Subject: Possible VM gremlin
To: None <>
From: Charles M. Hannum <>
List: tech-kern
Date: 03/27/1999 05:40:54
I have just discovered something so unbelievably twisted and gross
that I declare it as `must be fixed for the release'.  It is probably
the source of swap-related lossage on multiple platforms.

To wit:

Many pmaps implement pmap_pageable() as `if the request is in the
kernel pmap, is exactly one page, and is a managed page, delete its
modified bit'.

It should be totally obvious why this is insane.  If you you have a
buffer locked with uvm_vslock() or a PCB locked in core (and
NBPG!=USPACE), and it's unlocked via uvm_vsunlock() or uvm_swapout(),
you will lose modifications to that buffer or PCB.  This is a SERIOUS

Now, you might wonder why some pmaps do this.  I'll tell you, but you
should have a barf bag handy when you read the following.

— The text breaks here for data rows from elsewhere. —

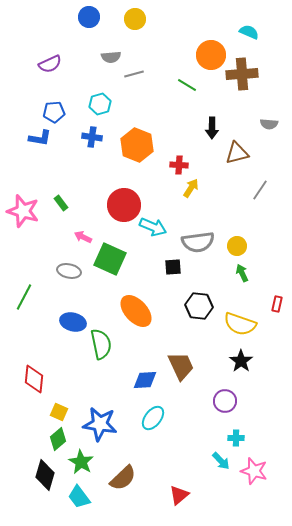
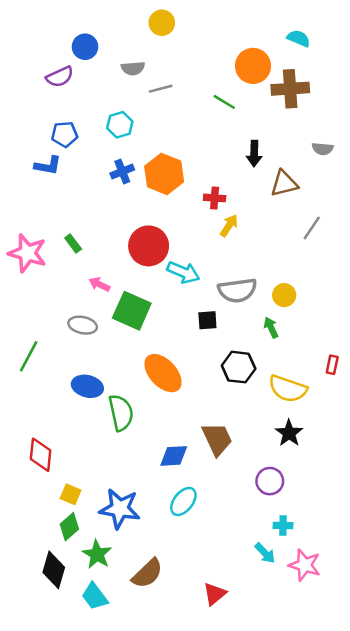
blue circle: (89, 17) -> (85, 47), moved
blue cross: (92, 137) -> (122, 172), moved, turned -30
green arrow: (242, 273) -> (271, 327), moved

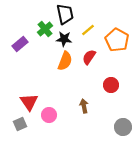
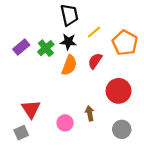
green cross: (45, 29) -> (46, 48), moved
red circle: (111, 85) -> (119, 91), size x1.5
pink circle: (49, 115) -> (65, 123), moved
gray circle: (123, 127) -> (122, 129), moved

The reason they do this is so that they can use uvm_map_pageable() to
increment and decrement wiring counts on page table pages, and have
pmap_pageable() automatically mark those pages as not needing a
pageout!  (This way the page can be left allocated and will be GCed
automatically if memory is tight.)

Yup, that's right...

One answer would be to push the calls to pmap_pageable() into
uvm_map_pageable(), but in UVM that can be called via another path.
And besides, leaving such a special case path in the VM system at all
is just tempting fate.  Someone will misuse it and lose.

It seems to me that a better solution is to just use uvm_pagealloc()
and uvm_pagefree() to allocate pages, and for lack of another place,
overlead the wiring count in the vm_page to keep the reference count.
(Or possibly set PG_CLEAN where the wiring count drops to 0, rather
than freeing it.  I'm not sure this will allow it to actually be paged
out, though.)  And then nuke pmap_pageable() from orbit.

This will be faster than the current horrible kluge anyway, especially
when you can add or delete multiple pages at once, and it should have
the same desired effect, without burning down villages in its wake.